Fille Aux Roses
Fille Aux Roses (Girl With Roses) by French Painter Emile Vernon (1872 – 1920); who specialized in painting watercolors, with his main subject being women and children in bright and colorful rural settings. He trained under William Bouguereau and Auguste Trouphème in the School of Fine Arts in Paris France.
This is a beautiful and captivating late 19th century portrait of smiling a young lady that is standing a very lush garden, that is filled with trees that have an assortment of vibrant colorful flowers that are blooming from there branches.
The mix of colorful flowers, includes red, pink, blue, green, orange, violet and yellow; that beautiful complement the young lady that has a teal blue hairband, tied around her sandy blonde hair that matches a sheer teal blue scarf that flows from around the back of her neck down around her chest.
She is wearing a white off shoulder ruffled dress that has soft pink pastel colored straps holding it up over her shoulders that also form part of the upper sleeve of the dress, sort of like a thick band.

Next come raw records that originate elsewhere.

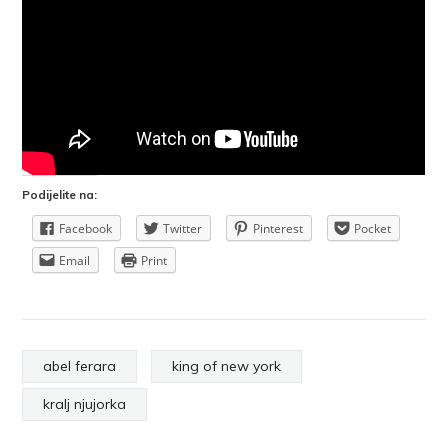
Podijelite na:
Facebook
Twitter
Pinterest
Pocket
Email
Print
abel ferara
king of new york
kralj njujorka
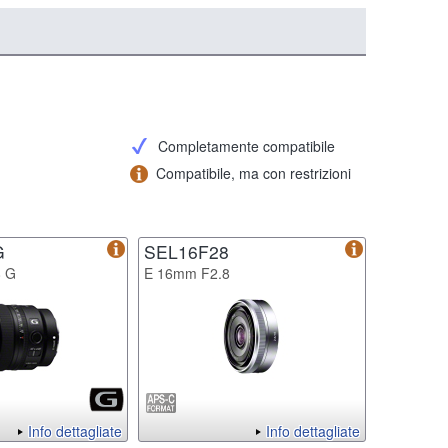
Completamente compatibile
Compatibile, ma con restrizioni
G
SEL16F28
8 G
E 16mm F2.8
Info dettagliate
Info dettagliate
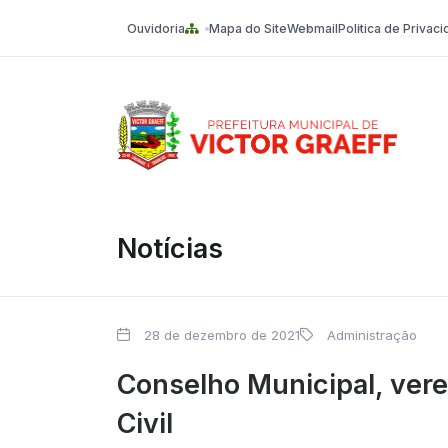
Ouvidoria
Mapa do Site
Webmail
Politica de Privac
Victor Graeff
Notícias
28 de dezembro de 2021
Administração
Conselho Municipal, ver
Civil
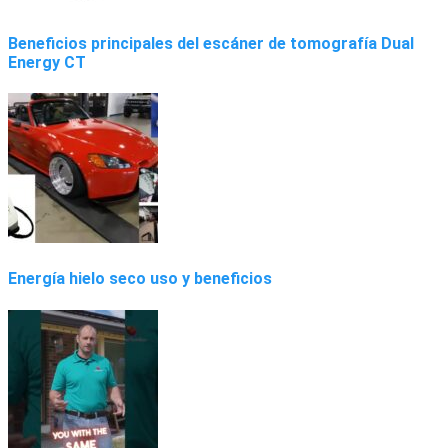
Beneficios principales del escáner de tomografía Dual
Energy CT
Energía hielo seco uso y beneficios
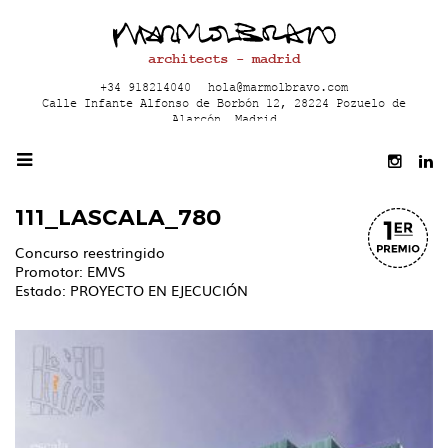
architects - madrid
+34 918214040
hola@marmolbravo.com
Calle Infante Alfonso de Borbón 12, 28224 Pozuelo de
Alarcón, Madrid
111_LASCALA_780
Concurso reestringido
Promotor: EMVS
Estado: PROYECTO EN EJECUCIÓN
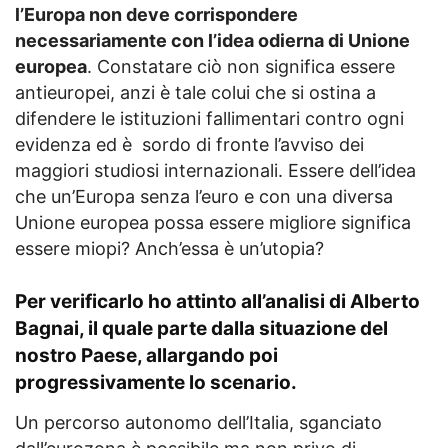
l’Europa non deve corrispondere
necessariamente con l’idea odierna di Unione
europea
. Constatare ciò non significa essere
antieuropei, anzi è tale colui che si ostina a
difendere le istituzioni fallimentari contro ogni
evidenza ed è sordo di fronte l’avviso dei
maggiori studiosi internazionali. Essere dell’idea
che un’Europa senza l’euro e con una diversa
Unione europea possa essere migliore significa
essere miopi? Anch’essa è un’utopia?
Per verificarlo ho attinto all’analisi di Alberto
Bagnai, il quale parte dalla situazione del
nostro Paese, allargando poi
progressivamente lo scenario.
Un percorso autonomo dell’Italia, sganciato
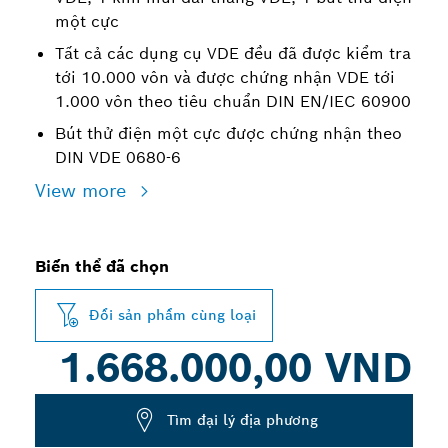
một cực
Tất cả các dụng cụ VDE đều đã được kiểm tra
tới 10.000 vôn và được chứng nhận VDE tới
1.000 vôn theo tiêu chuẩn DIN EN/IEC 60900
Bút thử điện một cực được chứng nhận theo
DIN VDE 0680-6
View more
Biến thể đã chọn
Đổi sản phẩm cùng loại
1.668.000,00 VND
Tìm đại lý địa phương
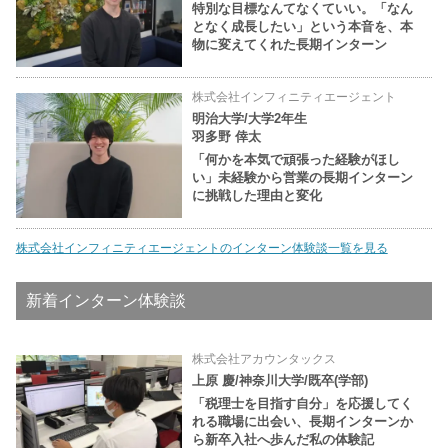
特別な目標なんてなくていい。「なん
となく成長したい」という本音を、本
物に変えてくれた長期インターン
株式会社インフィニティエージェント
明治大学/大学2年生
羽多野 倖太
「何かを本気で頑張った経験がほし
い」未経験から営業の長期インターン
に挑戦した理由と変化
株式会社インフィニティエージェントのインターン体験談一覧を見る
新着インターン体験談
株式会社アカウンタックス
上原 慶/神奈川大学/既卒(学部)
「税理士を目指す自分」を応援してく
れる職場に出会い、長期インターンか
ら新卒入社へ歩んだ私の体験記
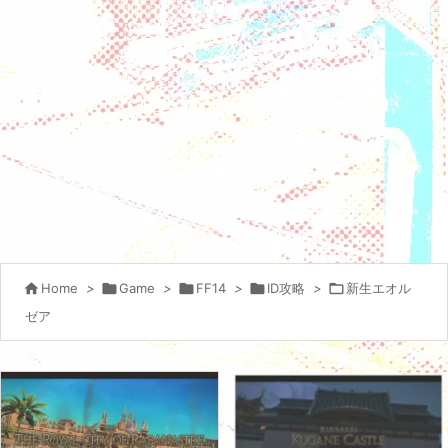

Home
>

Game
>

FF14
>

ID攻略
>

新生エオル
ゼア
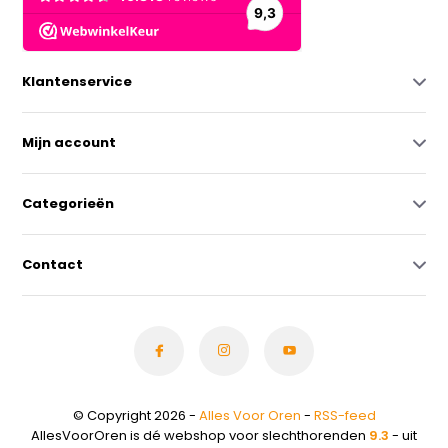
Klantenservice
Mijn account
Categorieën
Contact
© Copyright 2026 -
Alles Voor Oren
-
RSS-feed
AllesVoorOren is dé webshop voor slechthorenden
9.3
- uit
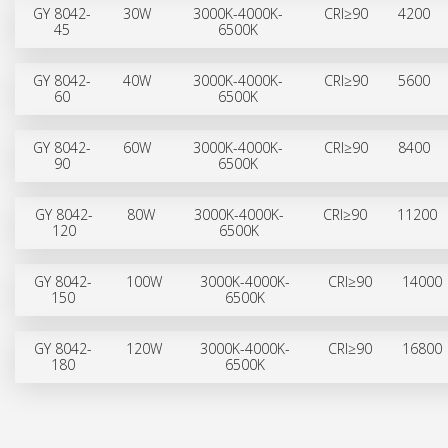
GY 8042-
30W
3000K-4000K-
CRI≥90
4200
45
6500K
GY 8042-
40W
3000K-4000K-
CRI≥90
5600
60
6500K
GY 8042-
60W
3000K-4000K-
CRI≥90
8400
90
6500K
GY 8042-
80W
3000K-4000K-
CRI≥90
11200
120
6500K
GY 8042-
100W
3000K-4000K-
CRI≥90
14000
150
6500K
GY 8042-
120W
3000K-4000K-
CRI≥90
16800
180
6500K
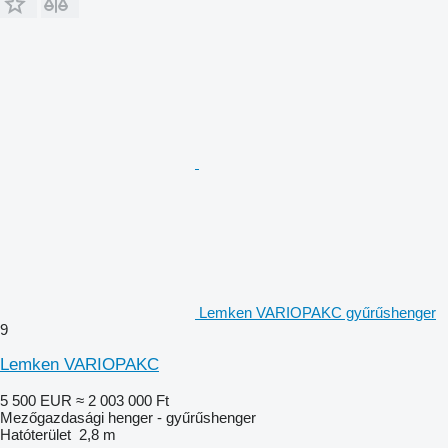
Lemken VARIOPAKC gyűrűshenger
9
Lemken VARIOPAKC
5 500 EUR
≈ 2 003 000 Ft
Mezőgazdasági henger - gyűrűshenger
Hatóterület
2,8 m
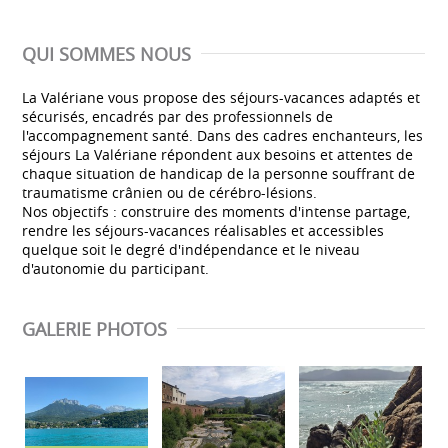
QUI SOMMES NOUS
La Valériane vous propose des séjours-vacances adaptés et
sécurisés, encadrés par des professionnels de
l'accompagnement santé. Dans des cadres enchanteurs, les
séjours La Valériane répondent aux besoins et attentes de
chaque situation de handicap de la personne souffrant de
traumatisme crânien ou de cérébro-lésions.
Nos objectifs : construire des moments d'intense partage,
rendre les séjours-vacances réalisables et accessibles
quelque soit le degré d'indépendance et le niveau
d'autonomie du participant.
GALERIE PHOTOS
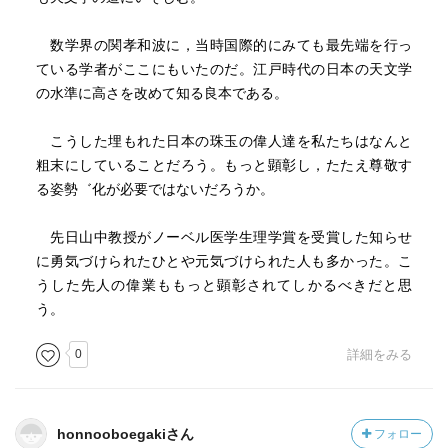
数学界の関孝和波に，当時国際的にみても最先端を行っ
ている学者がここにもいたのだ。江戸時代の日本の天文学
の水準に高さを改めて知る良本である。
こうした埋もれた日本の珠玉の偉人達を私たちはなんと
粗末にしていることだろう。もっと顕彰し，たたえ尊敬す
る姿勢゛化が必要ではないだろうか。
先日山中教授がノーベル医学生理学賞を受賞した知らせ
に勇気づけられたひとや元気づけられた人も多かった。こ
うした先人の偉業ももっと顕彰されてしかるべきだと思
う。
0
詳細をみる
honnooboegakiさん
フォロー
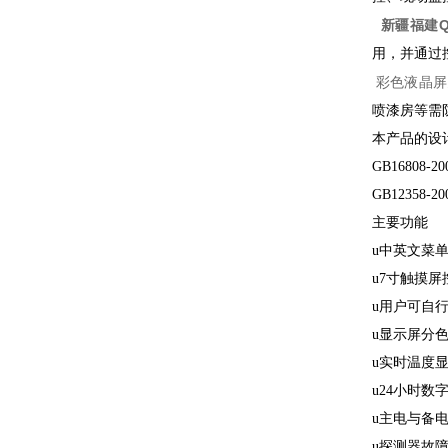
新疆福建Q
用，并通过
彩色液晶屏
喷漆房等需
本产品的设
GB16808
GB1235
主要功能
u中英文菜
u7寸触摸
u用户可自
u显示屏分
u实时温度
u24小时数
u主电与备
u探测器故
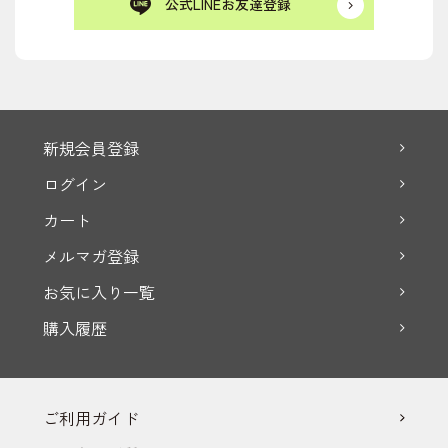
公式LINEお友達登録
新規会員登録
ログイン
カート
メルマガ登録
お気に入り一覧
購入履歴
ご利用ガイド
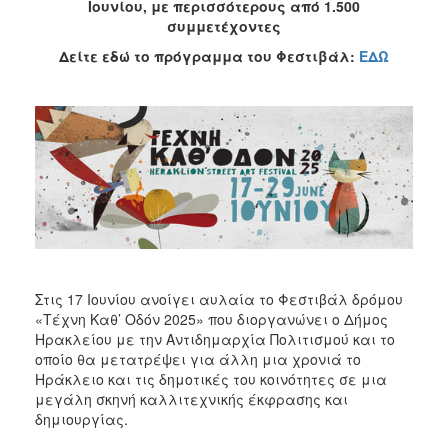
2021
Ιουνίου, με περισσότερους από 1.500
συμμετέχοντες
2018
Δείτε εδώ το πρόγραμμα του Φεστιβάλ:
ΕΔΩ
2017
2016
Κρήτη
5
+
1
Καστρινή
Αποκριά
Χριστούγεννα
–
Στις 17 Ιουνίου ανοίγει αυλαία το Φεστιβάλ δρόμου
Πρωτοχρονιά
«Τέχνη Καθ’ Οδόν 2025» που διοργανώνει ο Δήμος
Πολιτιστικοί
Ηρακλείου με την Αντιδημαρχία Πολιτισμού και το
Αγώνες
οποίο θα μετατρέψει για άλλη μια χρονιά το
Ηράκλειο και τις δημοτικές του κοινότητες σε μια
Θερινός
μεγάλη σκηνή καλλιτεχνικής έκφρασης και
Δημοτικός
δημιουργίας.
Κινηματογράφος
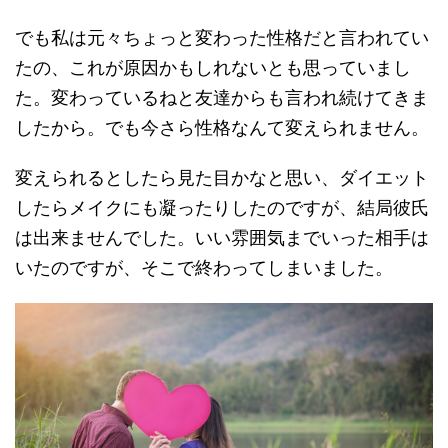
でも私は元々ちょっと変わった性格だと言われてい
たの、これが原因かもしれないとも思っていまし
た。変わっているねと友達からも言われ続けてきま
したから。でも今さら性格なんて変えられません。
変えられるとしたら見た目かなと思い、ダイエット
したらメイクにも凝ったりしたのですが、結局彼氏
は出来ませんでした。いい雰囲気までいった相手は
いたのですが、そこで終わってしまいました。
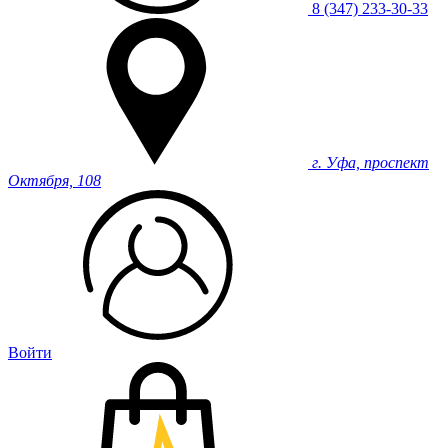
8 (347) 233-30-33
г. Уфа, проспект
Октября, 108
Войти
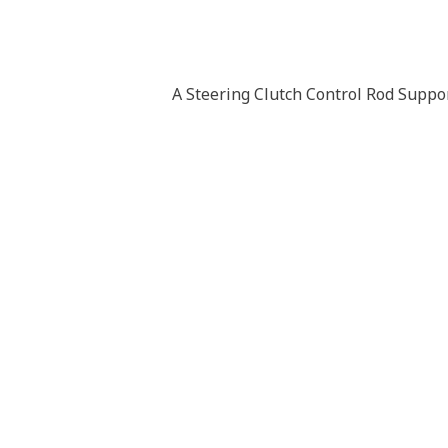
A Steering Clutch Control Rod Suppor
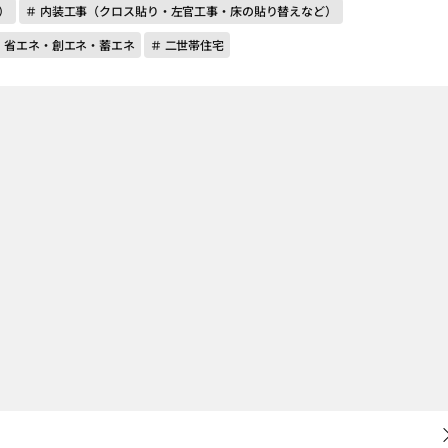
）
＃ 内装工事（クロス貼り・左官工事・床の貼り替えなど）
＃ 省エネ・創エネ・蓄エネ
＃ 二世帯住宅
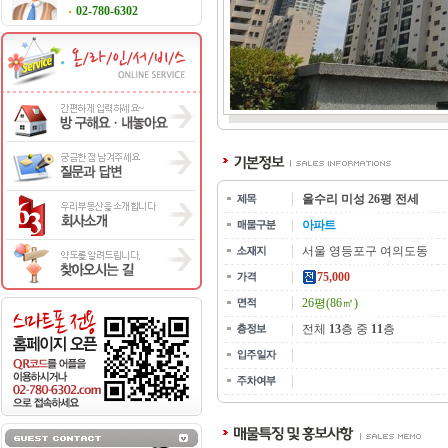
02-780-6302
올수리 미성 26평 전세
아파트
서울 영등포구 여의도동
75,000
26평(86㎡)
전체
13
층 중
11
층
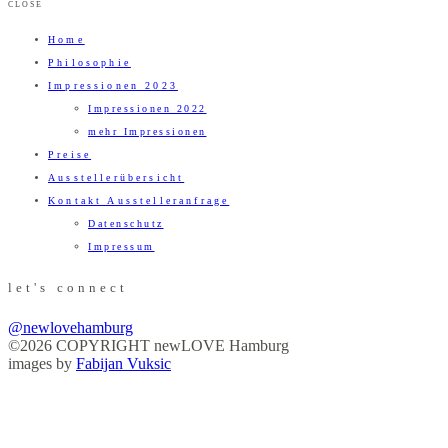
CLOSE
Home
Philosophie
Impressionen 2023
Impressionen 2022
mehr Impressionen
Preise
Ausstellerübersicht
Kontakt Ausstelleranfrage
Datenschutz
Impressum
let's connect
@newlovehamburg
©2026 COPYRIGHT newLOVE Hamburg
images by
Fabijan Vuksic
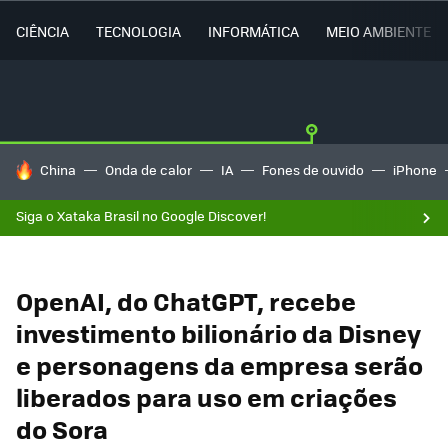
CIÊNCIA
TECNOLOGIA
INFORMÁTICA
MEIO AMBIENTE
TENDÊNCIAS DO DIA
China
Onda de calor
IA
Fones de ouvido
iPhone
Siga o Xataka Brasil no Google Discover!
OpenAI, do ChatGPT, recebe
investimento bilionário da Disney
e personagens da empresa serão
liberados para uso em criações
do Sora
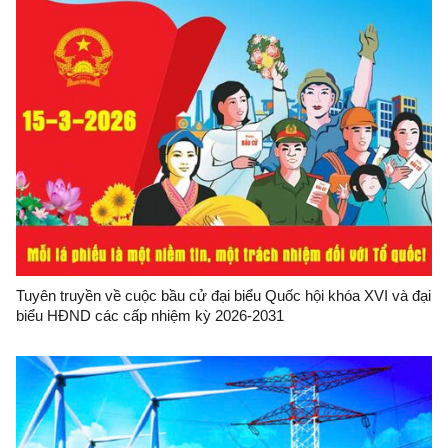
Tuyên truyền về cuộc bầu cử đại biểu Quốc hội khóa XVI và đại
biểu HĐND các cấp nhiệm kỳ 2026-2031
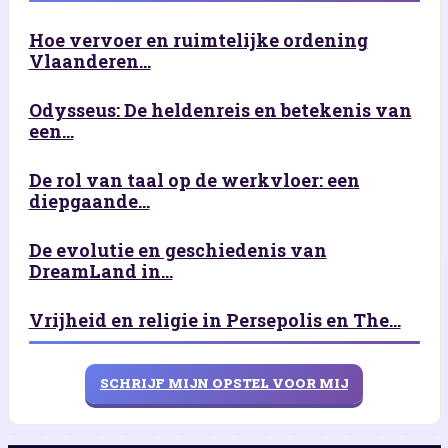
Hoe vervoer en ruimtelijke ordening
Vlaanderen...
Odysseus: De heldenreis en betekenis van
een...
De rol van taal op de werkvloer: een
diepgaande...
De evolutie en geschiedenis van
DreamLand in...
Vrijheid en religie in Persepolis en The...
SCHRIJF MIJN OPSTEL VOOR MIJ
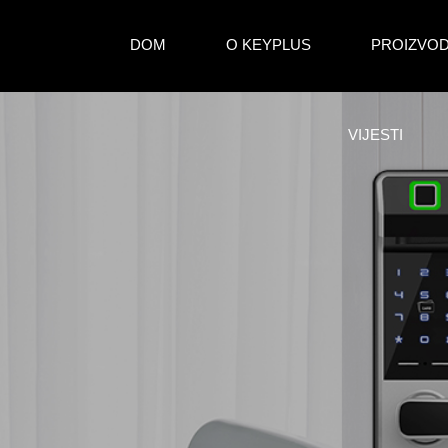
DOM
O KEYPLUS
PROIZVOD
VIJESTI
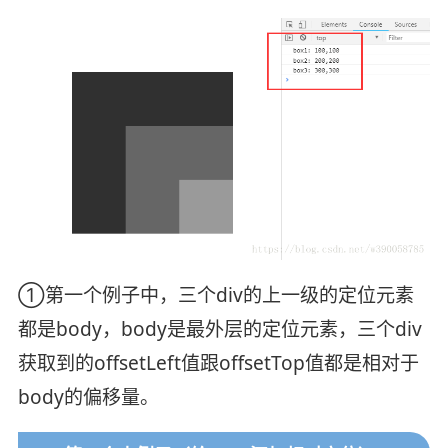
①第一个例子中，三个div的上一级的定位元素
都是body，body是最外层的定位元素，三个div
获取到的offsetLeft值跟offsetTop值都是相对于
body的偏移量。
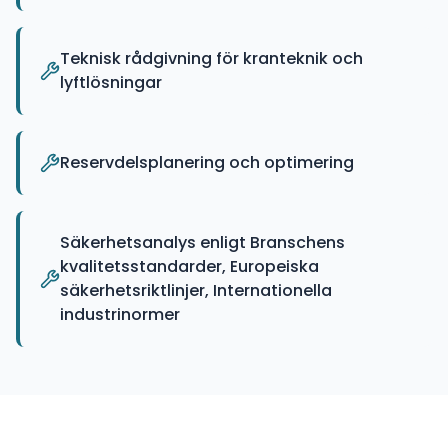
Teknisk rådgivning för kranteknik och
lyftlösningar
Reservdelsplanering och optimering
Säkerhetsanalys enligt Branschens
kvalitetsstandarder, Europeiska
säkerhetsriktlinjer, Internationella
industrinormer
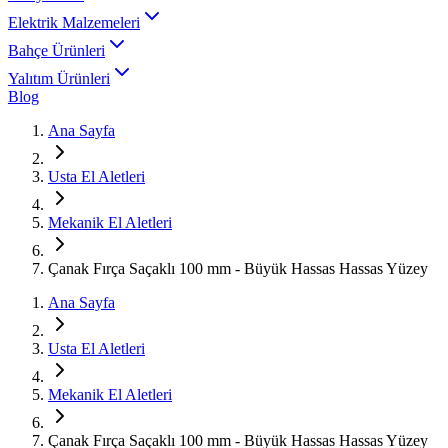
Elektrik Malzemeleri
Bahçe Ürünleri
Yalıtım Ürünleri
Blog
Ana Sayfa
Usta El Aletleri
Mekanik El Aletleri
Çanak Fırça Saçaklı 100 mm - Büyük Hassas Hassas Yüzey
Ana Sayfa
Usta El Aletleri
Mekanik El Aletleri
Çanak Fırça Saçaklı 100 mm - Büyük Hassas Hassas Yüzey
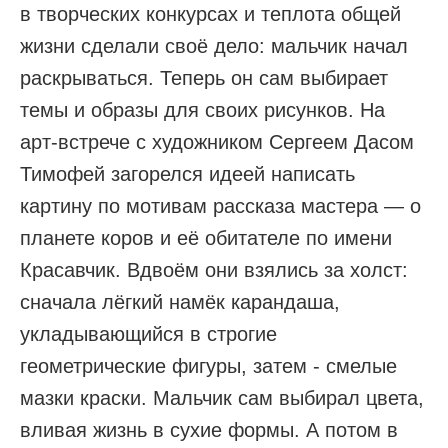
в творческих конкурсах и теплота общей
жизни сделали своё дело: мальчик начал
раскрываться. Теперь он сам выбирает
темы и образы для своих рисунков. На
арт-встрече с художником Сергеем Дасом
Тимофей загорелся идеей написать
картину по мотивам рассказа мастера — о
планете коров и её обитателе по имени
Красавчик. Вдвоём они взялись за холст:
сначала лёгкий намёк карандаша,
укладывающийся в строгие
геометрические фигуры, затем - смелые
мазки краски. Мальчик сам выбирал цвета,
вливая жизнь в сухие формы. А потом в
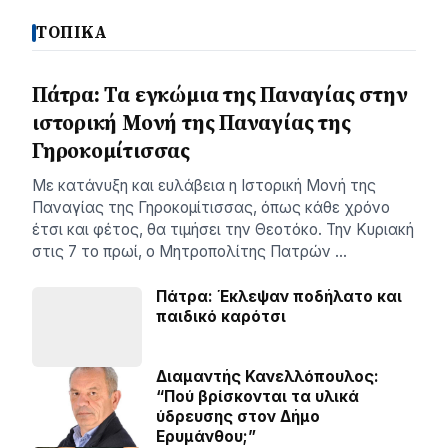
ΤΟΠΙΚΑ
Πάτρα: Τα εγκώμια της Παναγίας στην
ιστορική Μονή της Παναγίας της
Γηροκομίτισσας
Με κατάνυξη και ευλάβεια η Ιστορική Μονή της
Παναγίας της Γηροκομίτισσας, όπως κάθε χρόνο
έτσι και φέτος, θα τιμήσει την Θεοτόκο. Την Κυριακή
στις 7 το πρωί, ο Μητροπολίτης Πατρών …
Πάτρα: Έκλεψαν ποδήλατο και
παιδικό καρότσι
Διαμαντής Κανελλόπουλος:
“Πού βρίσκονται τα υλικά
ύδρευσης στον Δήμο
Ερυμάνθου;”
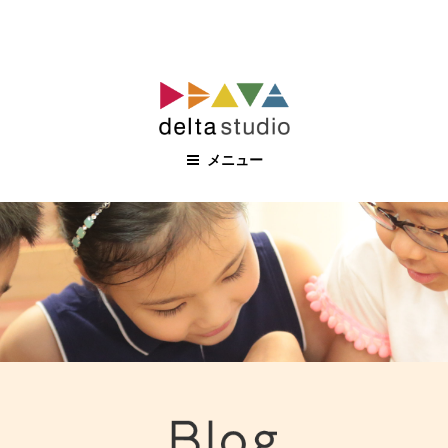
コ
ン
テ
ン
メニュー
ツ
へ
ス
キ
ッ
プ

Across her chest she has pressed a large collection of pink, orange and off white roses, that she is holding in place with both of her hands; and there is also a large pastel pink tied ribbon hang from the center of the dress.
This is a remastered digital art old masters reproduction of a public domain image that is available as a rolled canvas print online.
Info Below From Galerie Ary Jan
Émile Vernon was a student at the Fine Arts school in Tours where he won the first prize for drawing in 1888; afterwards he was then mentored by William Bouguereau and Auguste Truphème.
Then in 1898 he participated in the Tours exhibition of Fine Arts and Decorative Arts and later that year, in the French Artists Exhibition and regularly exhibited hie work there from 1898 to 1913; presenting portraits, landscapes, scenes from Brittany, still life bouquets that he painted in watercolor, as well as feminine figures, which later became is specialty.
Émile excelled in his paintings of softly lighted, adorable figures of children and elegant young women, with whom he often associated a pet such as a cat, dog or bird, and adorned his images with garlands or bouquets of flowers, throughout his career; but he was also a very versatile artist that could paint with rigor and power as in his works the portrait of Madame Vernon and Sous la Lampe (Under the lamp).